Stored data:
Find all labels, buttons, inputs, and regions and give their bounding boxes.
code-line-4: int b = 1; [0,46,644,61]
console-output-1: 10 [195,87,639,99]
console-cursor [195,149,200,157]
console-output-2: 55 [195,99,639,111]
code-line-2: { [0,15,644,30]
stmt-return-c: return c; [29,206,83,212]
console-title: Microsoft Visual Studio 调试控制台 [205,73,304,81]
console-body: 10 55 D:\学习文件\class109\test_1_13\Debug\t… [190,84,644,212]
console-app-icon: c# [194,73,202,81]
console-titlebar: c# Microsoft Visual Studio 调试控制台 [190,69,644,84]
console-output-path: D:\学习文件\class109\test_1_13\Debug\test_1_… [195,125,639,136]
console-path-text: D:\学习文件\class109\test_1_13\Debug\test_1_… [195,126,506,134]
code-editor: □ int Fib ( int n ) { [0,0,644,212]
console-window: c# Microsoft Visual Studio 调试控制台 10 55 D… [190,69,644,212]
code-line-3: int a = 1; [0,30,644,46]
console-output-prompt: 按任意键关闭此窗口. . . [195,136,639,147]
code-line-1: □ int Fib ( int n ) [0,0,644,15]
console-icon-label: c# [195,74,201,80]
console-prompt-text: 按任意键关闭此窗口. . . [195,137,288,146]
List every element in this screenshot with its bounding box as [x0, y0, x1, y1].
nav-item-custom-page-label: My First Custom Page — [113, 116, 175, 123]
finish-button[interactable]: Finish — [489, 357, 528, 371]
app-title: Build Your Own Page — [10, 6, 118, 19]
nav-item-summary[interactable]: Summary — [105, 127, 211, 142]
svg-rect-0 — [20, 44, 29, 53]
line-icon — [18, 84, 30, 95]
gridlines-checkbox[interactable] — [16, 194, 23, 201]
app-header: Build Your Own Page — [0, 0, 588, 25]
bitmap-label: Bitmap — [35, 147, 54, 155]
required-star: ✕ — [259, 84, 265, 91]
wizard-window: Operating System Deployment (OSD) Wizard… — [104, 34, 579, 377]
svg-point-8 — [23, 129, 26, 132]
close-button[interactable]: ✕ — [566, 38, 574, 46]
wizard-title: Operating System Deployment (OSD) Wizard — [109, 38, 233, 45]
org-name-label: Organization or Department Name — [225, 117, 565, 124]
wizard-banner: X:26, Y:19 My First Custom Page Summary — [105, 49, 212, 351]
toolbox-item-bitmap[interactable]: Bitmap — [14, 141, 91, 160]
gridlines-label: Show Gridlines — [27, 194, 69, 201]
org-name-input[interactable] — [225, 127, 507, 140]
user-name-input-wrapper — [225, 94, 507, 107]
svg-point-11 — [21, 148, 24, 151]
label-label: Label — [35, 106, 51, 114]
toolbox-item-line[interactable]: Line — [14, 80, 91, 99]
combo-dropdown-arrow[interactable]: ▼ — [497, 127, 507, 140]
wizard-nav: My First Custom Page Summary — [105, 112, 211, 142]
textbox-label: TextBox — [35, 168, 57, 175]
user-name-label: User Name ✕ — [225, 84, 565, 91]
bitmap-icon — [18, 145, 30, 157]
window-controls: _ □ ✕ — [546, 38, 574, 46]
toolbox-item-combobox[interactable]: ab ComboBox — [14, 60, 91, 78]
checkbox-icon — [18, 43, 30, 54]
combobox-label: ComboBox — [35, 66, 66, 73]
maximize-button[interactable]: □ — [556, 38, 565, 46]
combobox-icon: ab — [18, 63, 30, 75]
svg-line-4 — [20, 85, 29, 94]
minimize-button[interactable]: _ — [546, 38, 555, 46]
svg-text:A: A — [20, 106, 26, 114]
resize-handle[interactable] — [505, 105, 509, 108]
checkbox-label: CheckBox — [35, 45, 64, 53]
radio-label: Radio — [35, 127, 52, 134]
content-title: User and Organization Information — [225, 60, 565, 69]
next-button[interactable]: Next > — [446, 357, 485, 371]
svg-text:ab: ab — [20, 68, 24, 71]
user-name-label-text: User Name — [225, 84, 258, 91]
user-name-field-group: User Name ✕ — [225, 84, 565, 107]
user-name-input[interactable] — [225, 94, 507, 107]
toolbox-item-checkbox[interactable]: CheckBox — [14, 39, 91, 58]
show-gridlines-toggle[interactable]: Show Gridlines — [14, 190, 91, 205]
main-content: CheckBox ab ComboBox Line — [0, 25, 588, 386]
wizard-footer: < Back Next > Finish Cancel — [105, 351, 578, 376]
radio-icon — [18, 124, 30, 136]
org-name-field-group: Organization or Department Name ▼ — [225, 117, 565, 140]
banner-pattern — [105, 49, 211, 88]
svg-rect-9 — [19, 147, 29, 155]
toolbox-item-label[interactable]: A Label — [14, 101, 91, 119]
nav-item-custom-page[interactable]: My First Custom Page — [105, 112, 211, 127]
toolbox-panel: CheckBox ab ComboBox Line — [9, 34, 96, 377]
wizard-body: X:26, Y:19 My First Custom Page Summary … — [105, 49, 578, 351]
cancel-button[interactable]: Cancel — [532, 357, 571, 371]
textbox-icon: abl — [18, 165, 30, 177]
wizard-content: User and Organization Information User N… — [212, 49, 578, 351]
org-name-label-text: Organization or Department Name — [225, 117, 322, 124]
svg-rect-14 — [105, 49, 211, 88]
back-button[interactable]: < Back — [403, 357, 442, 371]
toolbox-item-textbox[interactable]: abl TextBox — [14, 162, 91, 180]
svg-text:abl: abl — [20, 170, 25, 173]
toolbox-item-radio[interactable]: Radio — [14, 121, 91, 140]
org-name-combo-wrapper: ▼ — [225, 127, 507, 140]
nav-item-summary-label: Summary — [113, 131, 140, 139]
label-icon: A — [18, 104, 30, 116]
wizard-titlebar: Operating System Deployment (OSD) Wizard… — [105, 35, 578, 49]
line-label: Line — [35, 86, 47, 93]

* * *

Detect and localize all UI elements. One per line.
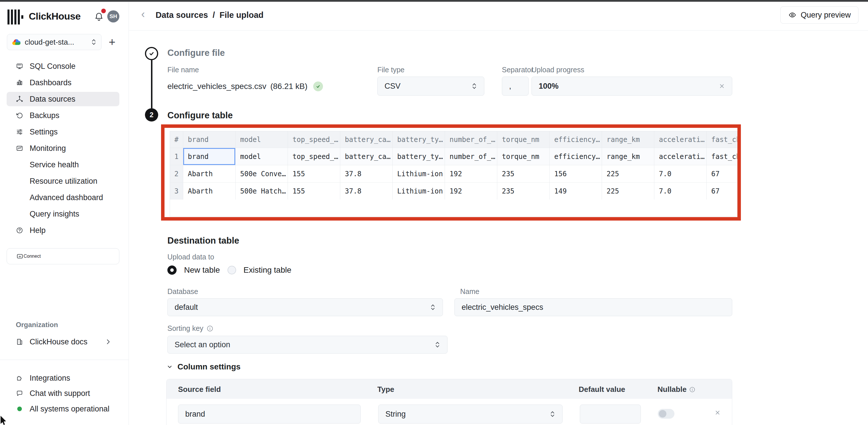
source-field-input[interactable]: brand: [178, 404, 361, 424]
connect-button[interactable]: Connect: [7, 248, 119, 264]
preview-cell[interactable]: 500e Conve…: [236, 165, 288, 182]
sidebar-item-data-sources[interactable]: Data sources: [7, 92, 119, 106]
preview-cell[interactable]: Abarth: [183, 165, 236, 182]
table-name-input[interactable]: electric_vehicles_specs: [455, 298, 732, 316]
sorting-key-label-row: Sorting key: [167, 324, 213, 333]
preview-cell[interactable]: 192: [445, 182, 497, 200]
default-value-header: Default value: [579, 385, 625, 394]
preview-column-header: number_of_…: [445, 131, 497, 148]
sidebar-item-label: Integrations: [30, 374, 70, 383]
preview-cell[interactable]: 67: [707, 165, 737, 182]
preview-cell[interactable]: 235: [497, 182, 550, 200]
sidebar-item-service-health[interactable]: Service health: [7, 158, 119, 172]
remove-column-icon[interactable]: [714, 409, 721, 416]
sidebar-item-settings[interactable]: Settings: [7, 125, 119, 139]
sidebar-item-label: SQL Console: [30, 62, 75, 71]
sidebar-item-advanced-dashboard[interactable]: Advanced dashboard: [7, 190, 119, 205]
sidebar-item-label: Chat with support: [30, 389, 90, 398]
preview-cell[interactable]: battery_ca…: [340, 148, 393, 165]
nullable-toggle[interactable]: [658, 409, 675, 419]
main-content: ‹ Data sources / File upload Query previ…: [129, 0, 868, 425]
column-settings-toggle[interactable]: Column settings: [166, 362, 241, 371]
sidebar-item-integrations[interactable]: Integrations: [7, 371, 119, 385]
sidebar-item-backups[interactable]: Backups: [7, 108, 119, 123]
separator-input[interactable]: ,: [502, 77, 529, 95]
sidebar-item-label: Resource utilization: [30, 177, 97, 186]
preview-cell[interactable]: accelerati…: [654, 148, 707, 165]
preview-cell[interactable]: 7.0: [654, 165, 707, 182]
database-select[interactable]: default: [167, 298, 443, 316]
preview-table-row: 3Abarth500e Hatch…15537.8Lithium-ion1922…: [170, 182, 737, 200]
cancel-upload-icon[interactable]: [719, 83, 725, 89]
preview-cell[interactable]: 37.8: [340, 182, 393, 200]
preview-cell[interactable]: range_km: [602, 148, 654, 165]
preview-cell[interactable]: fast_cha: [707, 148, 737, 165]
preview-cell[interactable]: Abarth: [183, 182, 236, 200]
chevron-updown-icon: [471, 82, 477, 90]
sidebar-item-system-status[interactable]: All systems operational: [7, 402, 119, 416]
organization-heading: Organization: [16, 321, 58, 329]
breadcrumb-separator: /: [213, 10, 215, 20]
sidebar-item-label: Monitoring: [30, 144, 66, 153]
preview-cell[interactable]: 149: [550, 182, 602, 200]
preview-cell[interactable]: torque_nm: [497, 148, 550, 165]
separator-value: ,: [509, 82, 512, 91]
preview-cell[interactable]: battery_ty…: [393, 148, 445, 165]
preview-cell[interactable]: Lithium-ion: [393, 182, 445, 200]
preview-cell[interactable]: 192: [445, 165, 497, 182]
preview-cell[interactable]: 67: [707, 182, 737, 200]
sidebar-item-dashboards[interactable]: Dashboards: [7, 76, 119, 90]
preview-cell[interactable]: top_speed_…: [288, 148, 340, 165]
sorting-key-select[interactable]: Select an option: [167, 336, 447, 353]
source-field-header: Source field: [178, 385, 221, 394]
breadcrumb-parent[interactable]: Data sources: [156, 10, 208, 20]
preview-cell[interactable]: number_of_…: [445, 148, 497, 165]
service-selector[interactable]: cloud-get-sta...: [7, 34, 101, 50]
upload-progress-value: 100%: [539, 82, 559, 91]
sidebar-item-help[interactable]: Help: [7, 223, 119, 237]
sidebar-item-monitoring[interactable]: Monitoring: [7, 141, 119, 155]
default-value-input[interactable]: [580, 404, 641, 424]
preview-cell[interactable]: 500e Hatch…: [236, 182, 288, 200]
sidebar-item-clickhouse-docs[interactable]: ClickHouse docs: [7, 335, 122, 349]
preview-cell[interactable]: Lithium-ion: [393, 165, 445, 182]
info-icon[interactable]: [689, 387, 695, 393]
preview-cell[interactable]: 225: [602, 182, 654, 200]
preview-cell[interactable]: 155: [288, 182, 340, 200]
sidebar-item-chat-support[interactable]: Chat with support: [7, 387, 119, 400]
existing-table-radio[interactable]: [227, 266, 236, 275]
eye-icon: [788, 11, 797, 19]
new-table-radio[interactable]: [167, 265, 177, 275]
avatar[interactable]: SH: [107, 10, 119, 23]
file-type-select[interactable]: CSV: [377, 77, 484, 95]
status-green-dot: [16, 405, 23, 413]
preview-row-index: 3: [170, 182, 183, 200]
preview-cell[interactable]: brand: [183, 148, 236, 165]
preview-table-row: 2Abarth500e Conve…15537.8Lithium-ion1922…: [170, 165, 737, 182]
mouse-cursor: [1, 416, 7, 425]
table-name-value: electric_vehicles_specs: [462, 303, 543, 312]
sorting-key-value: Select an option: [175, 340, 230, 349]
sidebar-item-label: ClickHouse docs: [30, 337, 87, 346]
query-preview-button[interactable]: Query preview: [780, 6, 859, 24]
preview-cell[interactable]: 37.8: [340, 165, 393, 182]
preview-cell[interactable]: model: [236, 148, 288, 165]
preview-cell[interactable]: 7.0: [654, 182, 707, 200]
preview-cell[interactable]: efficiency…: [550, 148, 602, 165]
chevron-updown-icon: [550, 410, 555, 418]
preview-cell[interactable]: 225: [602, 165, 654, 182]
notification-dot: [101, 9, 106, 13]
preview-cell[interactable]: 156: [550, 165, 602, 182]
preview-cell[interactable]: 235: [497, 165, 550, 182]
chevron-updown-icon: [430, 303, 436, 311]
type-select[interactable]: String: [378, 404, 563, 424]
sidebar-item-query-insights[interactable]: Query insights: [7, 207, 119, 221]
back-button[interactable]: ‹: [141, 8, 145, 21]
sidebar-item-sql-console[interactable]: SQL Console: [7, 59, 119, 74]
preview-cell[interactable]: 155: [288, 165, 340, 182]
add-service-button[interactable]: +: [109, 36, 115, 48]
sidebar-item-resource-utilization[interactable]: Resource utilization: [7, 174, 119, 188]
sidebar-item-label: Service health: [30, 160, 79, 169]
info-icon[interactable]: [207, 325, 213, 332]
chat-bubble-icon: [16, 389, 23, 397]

Exercise goal: Determine which lines above include the word "Monitoring", and report those lines in full.

Solution below:
sidebar-item-label: Monitoring: [30, 144, 66, 153]
sidebar-item-monitoring[interactable]: Monitoring: [7, 141, 119, 155]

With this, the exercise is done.